Re: [tip:sched/core] sched/isolation: Require a present CPU in housekeeping mask

From: Nicholas Piggin
Date: Mon May 06 2019 - 19:51:19 EST


Frederic Weisbecker's on May 7, 2019 1:16 am:
> On Sat, May 04, 2019 at 04:59:12PM +1000, Nicholas Piggin wrote:
>> Frederic Weisbecker's on May 4, 2019 10:27 am:
>> > On Fri, May 03, 2019 at 10:47:37AM -0700, tip-bot for Nicholas Piggin wrote:
>> >> Commit-ID: 9219565aa89033a9cfdae788c1940473a1253d6c
>> >> Gitweb: https://git.kernel.org/tip/9219565aa89033a9cfdae788c1940473a1253d6c
>> >> Author: Nicholas Piggin <npiggin@xxxxxxxxx>
>> >> AuthorDate: Thu, 11 Apr 2019 13:34:47 +1000
>> >> Committer: Ingo Molnar <mingo@xxxxxxxxxx>
>> >> CommitDate: Fri, 3 May 2019 19:42:58 +0200
>> >>
>> >> sched/isolation: Require a present CPU in housekeeping mask
>> >>
>> >> During housekeeping mask setup, currently a possible CPU is required.
>> >> That does not guarantee the CPU would be available at boot time, so
>> >> check to ensure that at least one present CPU is in the mask.
>> >
>> > I have a doubt about the requirements and semantics of cpu_present_mask.
>> > IIUC a present CPU means that it is physically plugged in (from ACPI
>> > perspective) but might not be logically plugged in (set on cpu_online_mask).
>>
>> Right, a superset of cpu_possible_mask, subset of cpu_online_mask. It
>> means that CPU can be brought online at any time.
>>
>> > But do we have the guarantee that a present CPU _will_ be online at least once
>> > right after the boot? After all, kernel parameters such as "maxcpus=" can prevent
>> > from turning some CPUs on. I guess there are even more creative ways to achieve
>> > that.
>> >
>> > In any case we really require the housekeeper to be forced online. Perhaps
>> > I missed that enforcement somewhere in the patchset?
>>
>> No I think you're right, that may be able to boot without anything in
>> the housekeeping mask. Maybe we can just cpu_up() a CPU in the
>> housekeeping mask with a warning that it has overidden their SMP
>> command line option. I'll take a look at it.
>
> But then what if cpu_up() fails? In this case I can think of only two
> answers:
>
> * Force the boot CPU as the housekeeper.
> * Rollback the whole thing: nohz and all isolation.

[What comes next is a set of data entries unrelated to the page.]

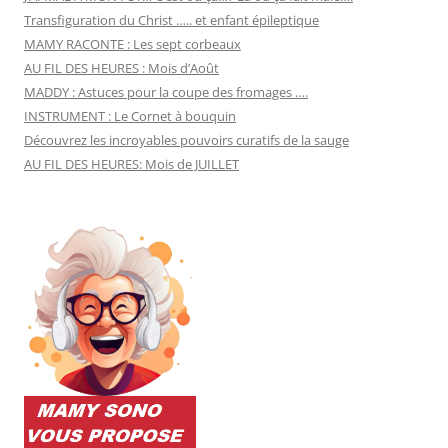
Transfiguration du Christ ….. et enfant épileptique
MAMY RACONTE : Les sept corbeaux
AU FIL DES HEURES : Mois d’Août
MADDY : Astuces pour la coupe des fromages ….
INSTRUMENT : Le Cornet à bouquin
Découvrez les incroyables pouvoirs curatifs de la sauge
AU FIL DES HEURES: Mois de JUILLET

If cpu_up fails despite being in the present map and we explicitly
selected it as the housekeeper? I think it would be okay to print
a message telling admin to correct the config, and panic.

We try a best effort to make the system boot and limp along, but if
you misconfigure it, crashing is not unreasonable. There's lots of
command line option misconfiguration that will cause the same thing.

The primary problem with my patch that needs to be addressed is that
the error is not explicitly caught and printed if the housekeeper
does not come up, so the system might die in non-obvious ways.

>
> The second solution looks sane to me. After all if the user doesn't
> include CPU 0 in the housekeeping set, forcing it isn't going to
> help much.
>
> But that means we must enhance the isolation code (nohz included)
> to be able to dynamically add/del CPUs to the houseeeping/isolation
> set. That's not going to be easy but it's a necessary evolution
> of that subsystem since we want to drive it through cpusets.
>
> I should start working on that.

I considered that when looking at the series, but couldn't justify
the complexity based on my usage (which is static boot time).

If you have other uses for it, then that would solve all these boot
time issues as well, which will be nice.

Thanks,
Nick